[Prompt]: The expected response is an exact repetition of every record, with images excluded.

[Material for this task]:
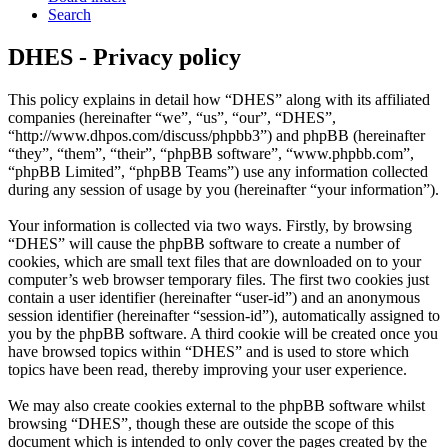
Search
DHES - Privacy policy
This policy explains in detail how “DHES” along with its affiliated
companies (hereinafter “we”, “us”, “our”, “DHES”,
“http://www.dhpos.com/discuss/phpbb3”) and phpBB (hereinafter
“they”, “them”, “their”, “phpBB software”, “www.phpbb.com”,
“phpBB Limited”, “phpBB Teams”) use any information collected
during any session of usage by you (hereinafter “your information”).
Your information is collected via two ways. Firstly, by browsing
“DHES” will cause the phpBB software to create a number of
cookies, which are small text files that are downloaded on to your
computer’s web browser temporary files. The first two cookies just
contain a user identifier (hereinafter “user-id”) and an anonymous
session identifier (hereinafter “session-id”), automatically assigned to
you by the phpBB software. A third cookie will be created once you
have browsed topics within “DHES” and is used to store which
topics have been read, thereby improving your user experience.
We may also create cookies external to the phpBB software whilst
browsing “DHES”, though these are outside the scope of this
document which is intended to only cover the pages created by the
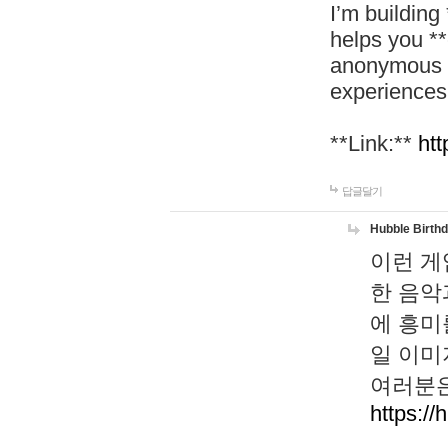
I’m building
helps you *
anonymous d
experiences
**Link:**
htt
답글달기
Hubble Birth
이런 게
한 음악
에 흥미
일 이미
여러분은
https://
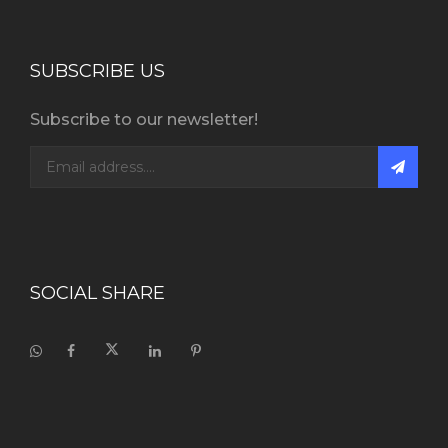
SUBSCRIBE US
Subscribe to our newsletter!
SOCIAL SHARE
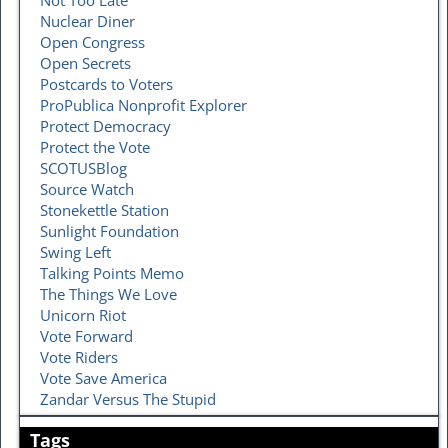
Nuclear Diner
Open Congress
Open Secrets
Postcards to Voters
ProPublica Nonprofit Explorer
Protect Democracy
Protect the Vote
SCOTUSBlog
Source Watch
Stonekettle Station
Sunlight Foundation
Swing Left
Talking Points Memo
The Things We Love
Unicorn Riot
Vote Forward
Vote Riders
Vote Save America
Zandar Versus The Stupid
Tags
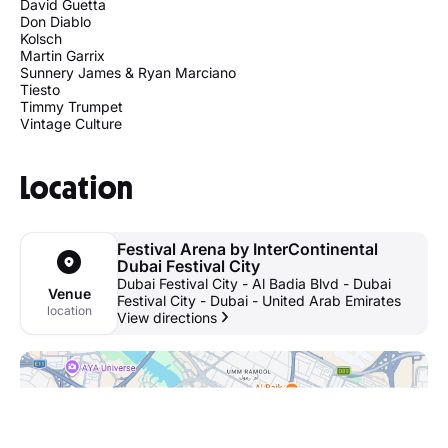
David Guetta
Don Diablo
Kolsch
Martin Garrix
Sunnery James & Ryan Marciano
Tiesto
Timmy Trumpet
Vintage Culture
Location
Festival Arena by InterContinental
Dubai Festival City
Dubai Festival City - Al Badia Blvd - Dubai
Venue
Festival City - Dubai - United Arab Emirates
location
View directions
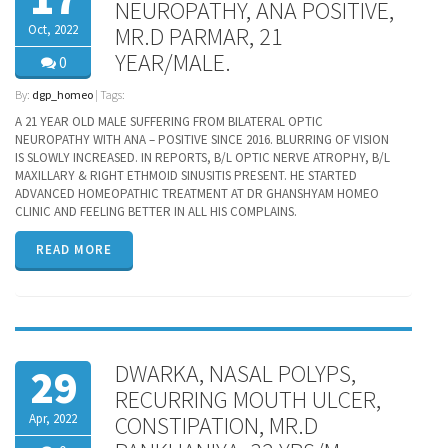
NEUROPATHY, ANA POSITIVE,
Oct, 2022
MR.D PARMAR, 21
YEAR/MALE.
0
By:
dgp_homeo
| Tags:
A 21 YEAR OLD MALE SUFFERING FROM BILATERAL OPTIC
NEUROPATHY WITH ANA – POSITIVE SINCE 2016. BLURRING OF VISION
IS SLOWLY INCREASED. IN REPORTS, B/L OPTIC NERVE ATROPHY, B/L
MAXILLARY & RIGHT ETHMOID SINUSITIS PRESENT. HE STARTED
ADVANCED HOMEOPATHIC TREATMENT AT DR GHANSHYAM HOMEO
CLINIC AND FEELING BETTER IN ALL HIS COMPLAINS.
READ MORE
DWARKA, NASAL POLYPS,
29
RECURRING MOUTH ULCER,
Apr, 2022
CONSTIPATION, MR.D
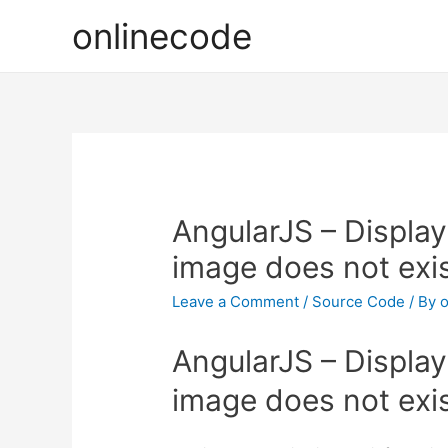
onlinecode
AngularJS – Display 
image does not exi
Leave a Comment
/
Source Code
/ By
o
AngularJS – Display 
image does not exi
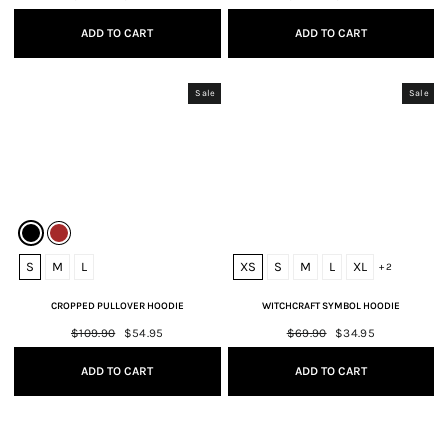
price
price
price
price
ADD TO CART
ADD TO CART
Sale
Sale
S
M
L
XS
S
M
L
XL
+ 2
CROPPED PULLOVER HOODIE
WITCHCRAFT SYMBOL HOODIE
Regular
$109.90
Sale
$54.95
Regular
$69.90
Sale
$34.95
price
price
price
price
ADD TO CART
ADD TO CART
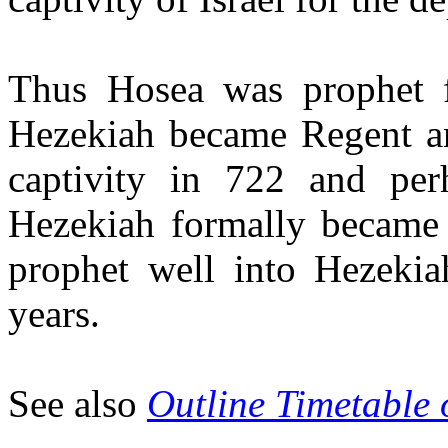
Thus Hosea was prophet 
Hezekiah became Regent and
captivity in 722 and pe
Hezekiah formally became
prophet well into Hezekia
years.
See also
Outline Timetable 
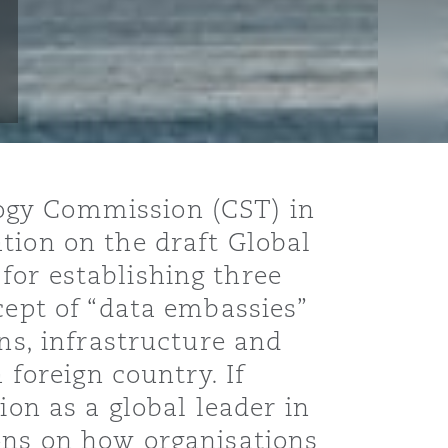
ogy Commission (CST) in
tion on the draft Global
for establishing three
cept of “data embassies”
ons, infrastructure and
 foreign country. If
ion as a global leader in
ions on how organisations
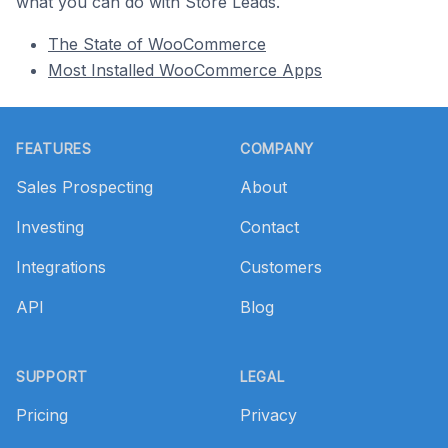
what you can do with Store Leads.
The State of WooCommerce
Most Installed WooCommerce Apps
Footer
FEATURES
COMPANY
Sales Prospecting
About
Investing
Contact
Integrations
Customers
API
Blog
SUPPORT
LEGAL
Pricing
Privacy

[Written answer]:
Search
DHES - Privacy policy
This policy explains in detail how “DHES” along with its affiliated
companies (hereinafter “we”, “us”, “our”, “DHES”,
“http://www.dhpos.com/discuss/phpbb3”) and phpBB (hereinafter
“they”, “them”, “their”, “phpBB software”, “www.phpbb.com”,
“phpBB Limited”, “phpBB Teams”) use any information collected
during any session of usage by you (hereinafter “your information”).
Your information is collected via two ways. Firstly, by browsing
“DHES” will cause the phpBB software to create a number of
cookies, which are small text files that are downloaded on to your
computer’s web browser temporary files. The first two cookies just
contain a user identifier (hereinafter “user-id”) and an anonymous
session identifier (hereinafter “session-id”), automatically assigned to
you by the phpBB software. A third cookie will be created once you
have browsed topics within “DHES” and is used to store which
topics have been read, thereby improving your user experience.
We may also create cookies external to the phpBB software whilst
browsing “DHES”, though these are outside the scope of this
document which is intended to only cover the pages created by the
I’m building
helps you *
anonymous d
experiences
**Link:**
htt
답글달기
Hubble Birth
이런 게
한 음악
에 흥미
일 이미
여러분은
https://
SUBSCRIBE US
Subscribe to our newsletter!
SOCIAL SHARE
Nuclear Diner
Open Congress
Open Secrets
Postcards to Voters
ProPublica Nonprofit Explorer
Protect Democracy
Protect the Vote
SCOTUSBlog
Source Watch
Stonekettle Station
Sunlight Foundation
Swing Left
Talking Points Memo
The Things We Love
Unicorn Riot
Vote Forward
Vote Riders
Vote Save America
Zandar Versus The Stupid
Tags
David Guetta
Don Diablo
Kolsch
Martin Garrix
Sunnery James & Ryan Marciano
Tiesto
Timmy Trumpet
Vintage Culture
Location
Festival Arena by InterContinental
Dubai Festival City
Dubai Festival City - Al Badia Blvd - Dubai
Venue
Festival City - Dubai - United Arab Emirates
location
View directions
NEUROPATHY, ANA POSITIVE,
Oct, 2022
MR.D PARMAR, 21
YEAR/MALE.
0
By:
dgp_homeo
| Tags:
A 21 YEAR OLD MALE SUFFERING FROM BILATERAL OPTIC
NEUROPATHY WITH ANA – POSITIVE SINCE 2016. BLURRING OF VISION
IS SLOWLY INCREASED. IN REPORTS, B/L OPTIC NERVE ATROPHY, B/L
MAXILLARY & RIGHT ETHMOID SINUSITIS PRESENT. HE STARTED
ADVANCED HOMEOPATHIC TREATMENT AT DR GHANSHYAM HOMEO
CLINIC AND FEELING BETTER IN ALL HIS COMPLAINS.
READ MORE
DWARKA, NASAL POLYPS,
29
RECURRING MOUTH ULCER,
Apr, 2022
CONSTIPATION, MR.D
onlinecode
AngularJS – Display 
image does not exi
Leave a Comment
/
Source Code
/ By
o
AngularJS – Display 
image does not exi
price
price
price
price
ADD TO CART
ADD TO CART
Sale
Sale
S
M
L
XS
S
M
L
XL
+ 2
CROPPED PULLOVER HOODIE
WITCHCRAFT SYMBOL HOODIE
Regular
$109.90
Sale
$54.95
Regular
$69.90
Sale
$34.95
price
price
price
price
ADD TO CART
ADD TO CART
Thus Hosea was prophet 
Hezekiah became Regent and
captivity in 722 and pe
Hezekiah formally became
prophet well into Hezekia
years.
See also
Outline Timetable 
ogy Commission (CST) in
tion on the draft Global
for establishing three
cept of “data embassies”
ons, infrastructure and
 foreign country. If
ion as a global leader in
ions on how organisations
what you can do with Store Leads.
The State of WooCommerce
Most Installed WooCommerce Apps
Footer
FEATURES
COMPANY
Sales Prospecting
About
Investing
Contact
Integrations
Customers
API
Blog
SUPPORT
LEGAL
Pricing
Privacy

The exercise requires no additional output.